The important point in all of this, that goes with everything else I have said in this book, is this—teach your kids how to trust. Instill and literally build this trait inside of them their entire lives. Build it inside of them intentionally, the entire time that they are in your care, so that it becomes their natural way of operating. Do this for them so that they trust naturally, so that they don’t have to ever even think about it—they just do it, naturally—and this will save them WORLDS of heartache when they are grown adults.


And, on a related note, this is why we are admonished over and over again in the Bible to not judge people. Because we really have no idea how a person came to be involved in whatever "sin" they are involved in. I love it in Romans 1 where Paul states that, "we know that the judgment of God for those practicing such things is according to the truth" whereas our judgment is not according to the truth, because we cannot see or know all of these things that go on inside of human beings like God can, and does!

Friday, July 16, 2010

The Four Most Important Things In The World

The four most important things in the world are as follows--love, trust, responsibility and freedom. And, to get even a little more specific--not only is love the most important thing in the world, obviously, but the ABILITY TO RECEIVE LOVE, is the most important thing in the world.

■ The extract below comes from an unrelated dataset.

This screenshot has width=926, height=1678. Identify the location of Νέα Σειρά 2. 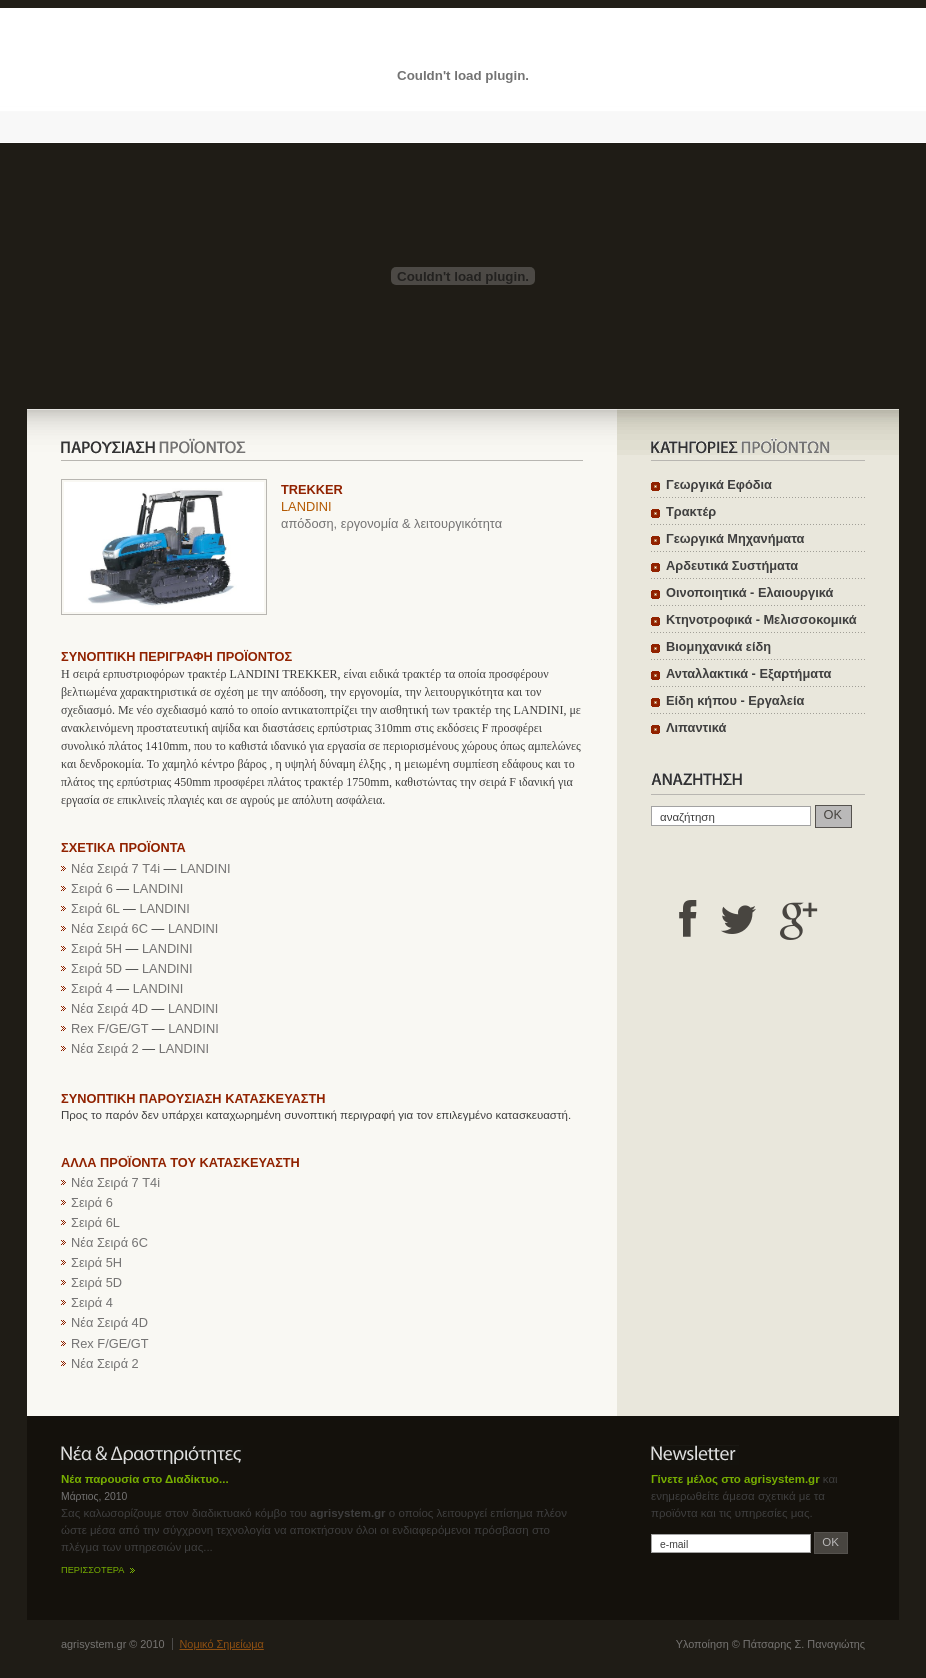 (105, 1048).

This quality must be built inside of you while you are a child. This is because when you are a child, you are in formation mode. Just as your body is forming, and using all of the ingredients that are fed into it to do so, so it is when your soul is forming; it is using all of the ingredients that are fed into it. If it is consistently fed love, taught to trust, and gradually but consistently taught responsibility, then that is going to be the makeup of that person. When you reach adulthood, you are going to naturally, without thinking about it, walk around receiving love, trusting, and being responsible, which includes being able to handle freedom.

The point--if you are already walking around doing these things, be grateful. If you are struggling with any of them, realize why and choose to grow in them now. And, most importantly of all, TEACH YOUR CHILDREN THESE FOUR THINGS. Teach them: how to receive love, by loving them consistently: how to trust, by providing them an atmosphere of safety: how to be responsible, by consistently providing them opportunities to be responsible for themselves (age appropriate, of course): and how to be free, by, again, providing them opportunities to practice responsibility.